Una fotografia dal risultato pittorico, modulata per ritmi e griglie, dove il colore diviene struttura plastica, dove il ritmo comprime il dinamismo interno dell’immagine. Pacanowski, attraverso l’ambiguità ottica del puzzle, sfida il pubblico alla visione mobile in avanti e indietro, per definire la messa a fuoco, per sciogliere le ambiguità retiniche che le immagini contengono. Le opere sono puzzle fotografici che rompono diverse certezze su usi e abusi del digitale. Secondo l’autore ogni scatto è un viaggio unico dal senso analogico, un’immersione lenta che richiede conoscenza tecnica, invenzione, ribaltamento di regole in apparenza immobili. L’immagine finale è il risultato di riprese, combinazioni, luci di scena e altri trucchi che il nostro ha affinato nel contesto della Moda, il suo luogo d’origine professionale, spazio di crescita tecnica ma anche di perfezionismi robotici senza emozioni. Pacanowski sentiva il limite del set e della post-produzione, del digitale come dittatura patinata: ed eccolo sfidare la messinscena elettronica, preferendo i codici lenti di un habitus interiore, dove la pelle fotografata si tramuta in geografia complessa, dove colori e tonalità definiscono l’invisibile, dove graffiature e segni amplificano l’energia iconografica. Le sue azioni sono scie sonore che mappano le armonie sinuose, localizzano dettagli, ampliano i segnali emotivi dietro un corpo. La fotografia prende qui il ritmo lento del pennello, rivelando una qualità metafisica che ci conduce in un rituale misterioso, ascetico, fatalmente spirituale.

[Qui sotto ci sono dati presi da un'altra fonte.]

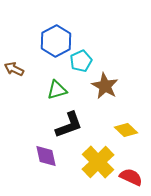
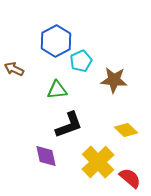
brown star: moved 9 px right, 6 px up; rotated 24 degrees counterclockwise
green triangle: rotated 10 degrees clockwise
red semicircle: moved 1 px left, 1 px down; rotated 15 degrees clockwise
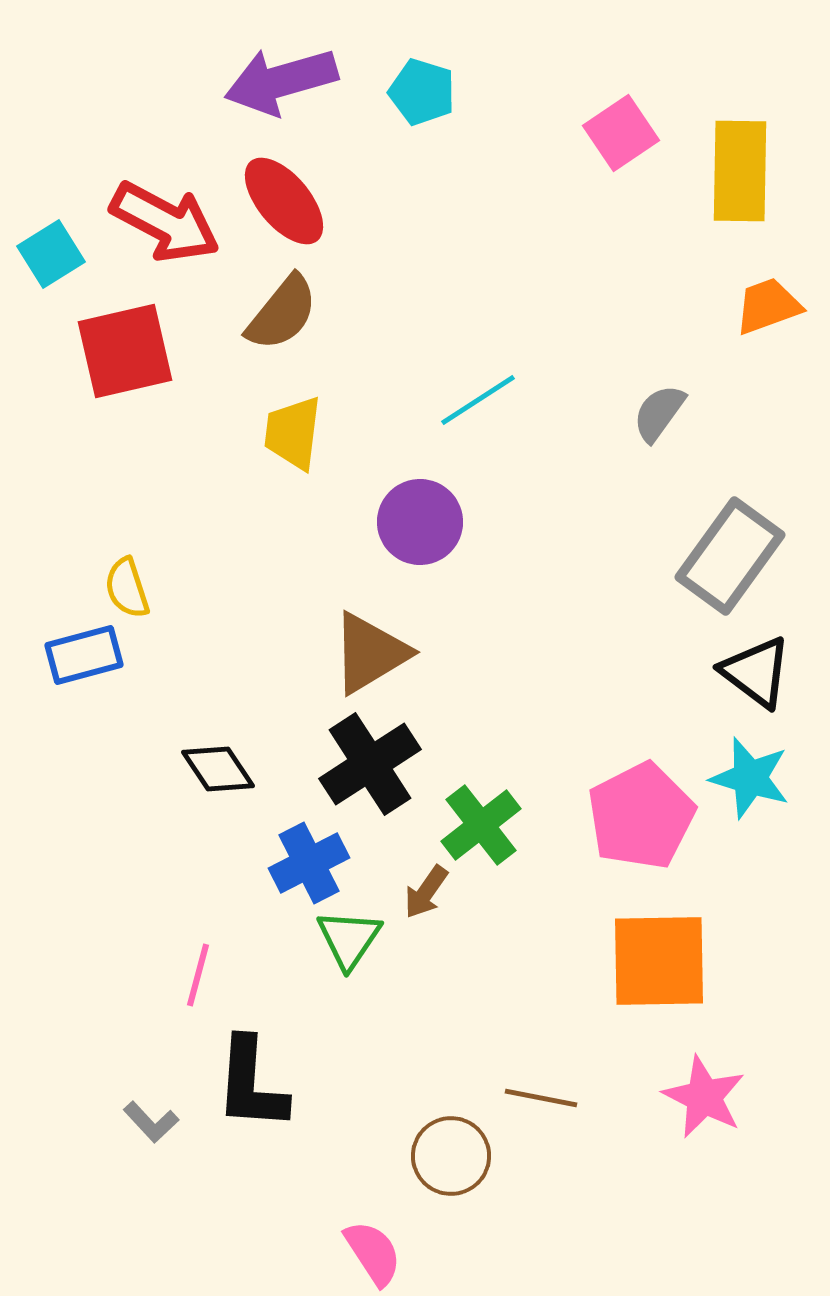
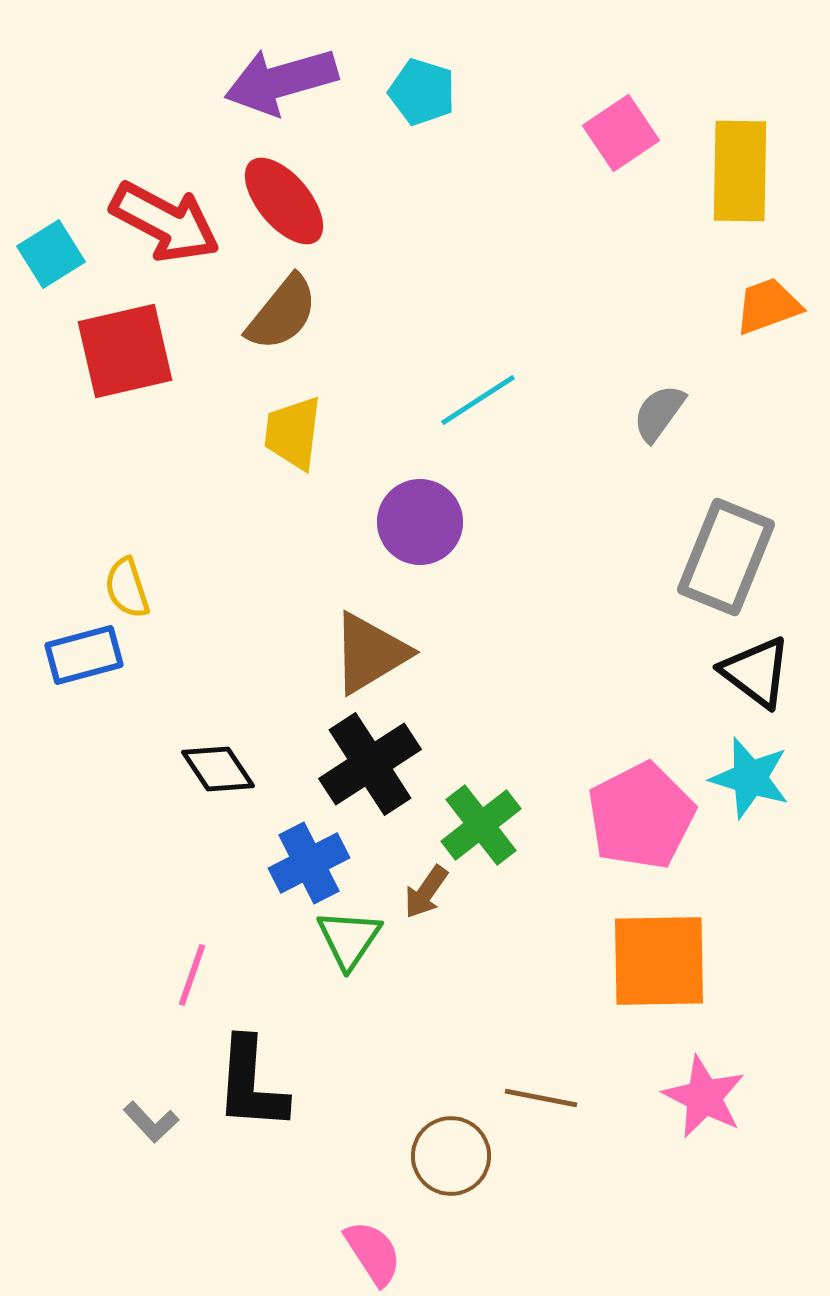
gray rectangle: moved 4 px left, 1 px down; rotated 14 degrees counterclockwise
pink line: moved 6 px left; rotated 4 degrees clockwise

La mostra a Spoleto entra così nel cuore dei culti monoteisti: Cristianesimo, Ebraismo, Islam. Un viaggio fotografico che racconta le metodiche spontanee dei grandi raduni, secondo un approccio che coglie gli equilibri gravitazionali, le scale cromatiche, i ritmi sincretici, le armonie collettive. Un’analisi per mostrare il valore etico di ogni religione, la possibile convivenza tra diversità, l’importanza del dialogo come cardine di una rifondazione universale. La fotografia di Pacanowski ribadisce tutto ciò, e lo fa con un’energia estetica che rompe il giudizio di merito, annullando i termini di superiorità e inferiorità, i pericolosi personalismi, le manie estremiste. Qui si parla di armonia e libertà, di uomini e donne che camminano sullo stesso Pianeta, respirando lo stesso ossigeno, inseguendo gli stessi sogni, in cerca di quella cosa indistruttibile che ovunque si chiama Amore.
E’ la fotografia che riprende la sua essenza analogica ma con il meglio che la stampa e i supporti possano offrire. Non è un ritorno alle origini ma l’origine di una continuità possibile, è la resistenza del fattore umano che orchestra frammenti di bellezza universale. Una bellezza che ci parla di religioni e sincretismo, che entra nel cuore caldo del Pianeta da una porta di liberazione dei contenuti. Andrea Pacanowski ci invita nelle sue tessiture ritmate, nelle moltiplicazioni di ogni singola diversità, nel rumore cromatico di una visione che coinvolge ognuno di noi. Perché, come dice il titolo, all’infuori di me ci sono sempre tutti gli altri.